→ Required action: Please restate the records below verbatim, omitting every image they hold.

→ Data excerpts:
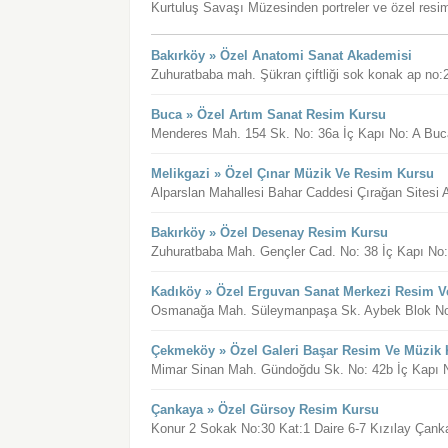
Kurtuluş Savaşı Müzesinden portreler ve özel resiml
Bakırköy » Özel Anatomi Sanat Akademisi
Zuhuratbaba mah. Şükran çiftliği sok konak ap 
Buca » Özel Artım Sanat Resim Kursu
Menderes Mah. 154 Sk. No: 36a İç Kapı No: A Buca
Melikgazi » Özel Çınar Müzik Ve Resim Kursu
Alparslan Mahallesi Bahar Caddesi Çırağan Sitesi 
Bakırköy » Özel Desenay Resim Kursu
Zuhuratbaba Mah. Gençler Cad. No: 38 İç Kapı No: 
Kadıköy » Özel Erguvan Sanat Merkezi Resim V
Osmanağa Mah. Süleymanpaşa Sk. Aybek Blok No: 1
Çekmeköy » Özel Galeri Başar Resim Ve Müzik
Mimar Sinan Mah. Gündoğdu Sk. No: 42b İç Kapı N
Çankaya » Özel Gürsoy Resim Kursu
Konur 2 Sokak No:30 Kat:1 Daire 6-7 Kızılay Çank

→ Final answer:
Kurtuluş Savaşı Müzesinden portreler ve özel resiml
Bakırköy » Özel Anatomi Sanat Akademisi
Zuhuratbaba mah. Şükran çiftliği sok konak ap 
Buca » Özel Artım Sanat Resim Kursu
Menderes Mah. 154 Sk. No: 36a İç Kapı No: A Buca
Melikgazi » Özel Çınar Müzik Ve Resim Kursu
Alparslan Mahallesi Bahar Caddesi Çırağan Sitesi 
Bakırköy » Özel Desenay Resim Kursu
Zuhuratbaba Mah. Gençler Cad. No: 38 İç Kapı No: 
Kadıköy » Özel Erguvan Sanat Merkezi Resim V
Osmanağa Mah. Süleymanpaşa Sk. Aybek Blok No: 1
Çekmeköy » Özel Galeri Başar Resim Ve Müzik
Mimar Sinan Mah. Gündoğdu Sk. No: 42b İç Kapı N
Çankaya » Özel Gürsoy Resim Kursu
Konur 2 Sokak No:30 Kat:1 Daire 6-7 Kızılay Çank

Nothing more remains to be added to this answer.